Low TI due to cardiac arrythmias, although desipramine is better than amitriptyline.
Also acidosis, delerium hyperpyrexia, seizures, paralysis, coma.

Question 38

Treatment for TCA overdose

Answer 38

Supportive, lavage, and lidocaine for arryhthmias.

Question 39

MAOIs mechanism of action

Answer 39

Irreversibly inhibit Monoamine Oxidase. Increased NE and 5HT in synapse.

Question 40

MAOI’s - behavioral and clinical effects

Answer 40

Initially - stimulation, agitation, euphoria.

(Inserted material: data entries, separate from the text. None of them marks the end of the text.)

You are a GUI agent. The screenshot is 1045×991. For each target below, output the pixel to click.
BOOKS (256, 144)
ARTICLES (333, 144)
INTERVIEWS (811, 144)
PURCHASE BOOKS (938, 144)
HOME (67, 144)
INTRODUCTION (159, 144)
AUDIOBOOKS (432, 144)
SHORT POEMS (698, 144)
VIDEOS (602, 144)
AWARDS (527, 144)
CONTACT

1-6 weeks - stimulation decreases, depression improves.

Question 41

MAOI Indications

Answer 41

3d line - used for atypical depression.

Question 42

MAOI interactions

Answer 42

Many drugs are partially detoxified by MAO, so MAOI’s increase levels - lots of DDI’s
Meperidine and Dextromethorphan - Seratonin syndrome, possible fatality
SSRIs, SNRIs, TCA’s, Trazadone - can cause seratonin sydrome when switching to them from MAOI’s - allow at least 2 weeks before starting the new med.

Question 43

MAOI dietary restriction - what is it and why?

Answer 43

TYRAMINE - in cheese, wine, and other foods. Can cause acute hypertensive crisis.

Question 44

MAOI adverse effects

Answer 44

CNS stimulation
Postural hypotension
GI distress
Sexual Dysfunction
Overdose - uncommon, can cause hyperthermia, shock, coma, seizures.

Question 45

Use of antidepressants in pregnancy

Answer 45

Tranylcypromine - significant risk. Avoid.
Fluoxetine, sertraline - Category C.
Amitriptyline - possible risk.

Question 46

What drug can you use for children with major depressive disorder? What is the risk of ADD use in children?

Answer 46

Fluoxetine - Monitor for worsening depression, and suicidal ideation.

Question 47

Considerations in ADD choice

Answer 47

Tolerance of adverse effects - compliance

Most have similar efficacy, but you don’t know which one is best for your patient until you try.

Question 48

Poor response to ADD drugs - what do you do?

Answer 48

Check the 5 D's
Dose
Duration
Diagnosis
Other Drugs
Different treatment - cognitive behavioral, psychotherapy, etc.